Powerpoint empowers you to develop well-designed content across all your devices

Using the 10-20-30 rule

The 10-20-30 rule is an effective way to structure your presentation. It calls for no more than 10 slides and no longer than 20 minutes (as well as a 30-point font).

Tips for crafting an effective presentation

No matter how long a presentation is, there are guidelines for crafting one to enhance understanding and retention.
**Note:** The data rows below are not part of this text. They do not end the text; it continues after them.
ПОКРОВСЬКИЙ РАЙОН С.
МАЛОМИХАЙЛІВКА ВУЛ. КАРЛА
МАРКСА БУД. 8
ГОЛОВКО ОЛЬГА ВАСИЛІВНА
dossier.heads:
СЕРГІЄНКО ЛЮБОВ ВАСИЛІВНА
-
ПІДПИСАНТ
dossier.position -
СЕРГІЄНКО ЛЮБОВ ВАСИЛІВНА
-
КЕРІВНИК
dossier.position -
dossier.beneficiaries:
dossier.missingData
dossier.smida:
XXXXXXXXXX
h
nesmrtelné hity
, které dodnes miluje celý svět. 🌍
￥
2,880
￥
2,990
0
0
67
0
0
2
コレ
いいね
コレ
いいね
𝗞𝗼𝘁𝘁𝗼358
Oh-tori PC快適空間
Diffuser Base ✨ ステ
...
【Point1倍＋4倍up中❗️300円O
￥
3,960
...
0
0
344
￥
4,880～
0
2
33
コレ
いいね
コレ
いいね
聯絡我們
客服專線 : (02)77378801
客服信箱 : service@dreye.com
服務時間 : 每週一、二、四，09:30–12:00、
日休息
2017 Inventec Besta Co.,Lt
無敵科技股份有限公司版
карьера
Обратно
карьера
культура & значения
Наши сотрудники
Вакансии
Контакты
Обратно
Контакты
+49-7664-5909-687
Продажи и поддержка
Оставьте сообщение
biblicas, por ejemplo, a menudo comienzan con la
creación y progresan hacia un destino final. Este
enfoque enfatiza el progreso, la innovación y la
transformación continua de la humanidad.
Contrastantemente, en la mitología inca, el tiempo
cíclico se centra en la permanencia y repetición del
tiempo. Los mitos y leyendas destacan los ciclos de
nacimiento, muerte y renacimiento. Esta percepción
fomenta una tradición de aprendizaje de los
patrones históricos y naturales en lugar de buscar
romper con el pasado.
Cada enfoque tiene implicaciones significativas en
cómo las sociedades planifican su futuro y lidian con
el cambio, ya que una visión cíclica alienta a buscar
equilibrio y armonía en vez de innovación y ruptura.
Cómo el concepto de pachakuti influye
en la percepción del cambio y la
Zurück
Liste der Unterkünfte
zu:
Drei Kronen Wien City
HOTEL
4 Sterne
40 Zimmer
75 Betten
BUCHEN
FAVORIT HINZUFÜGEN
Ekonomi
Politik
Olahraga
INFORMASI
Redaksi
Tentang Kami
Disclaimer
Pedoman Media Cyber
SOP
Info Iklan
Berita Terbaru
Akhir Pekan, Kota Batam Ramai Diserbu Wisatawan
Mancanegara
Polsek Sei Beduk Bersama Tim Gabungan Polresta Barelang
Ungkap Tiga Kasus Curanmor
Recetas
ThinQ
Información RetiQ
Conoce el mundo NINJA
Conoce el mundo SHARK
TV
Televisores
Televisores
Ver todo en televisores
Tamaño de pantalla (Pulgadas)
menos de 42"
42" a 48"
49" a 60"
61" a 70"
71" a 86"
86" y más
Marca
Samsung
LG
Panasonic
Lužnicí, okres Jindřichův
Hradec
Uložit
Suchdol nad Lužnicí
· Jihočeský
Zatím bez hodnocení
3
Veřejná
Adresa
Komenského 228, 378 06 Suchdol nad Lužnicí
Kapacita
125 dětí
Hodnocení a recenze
Keep these tips in mind when creating your PowerPoint masterpiece:

  • Avoid overload: Ensure that each slide communicates a single idea clearly, avoiding cluttered layouts or excessive text.
  • Pay attention to structure: Think of slides as bullet points with introductions, endings, and deep dives within each subject.
  • Add visual appeal: Incorporate images, charts, and graphics to convey information without using too many words to make your audience read.
  • Engage with your audience: Encourage interaction through questions, polls, or storytelling techniques to keep your audience actively involved.
  • Put in the practice: Familiarize yourself with your slides and practice your delivery to refine your timing and confidence.

Ultimately, the ideal number of slides for your presentation depends on the allocated time frame and how detailed your content is. By striking a balance between informative content and engaging delivery, you can create a compelling presentation that can teach your audience something new.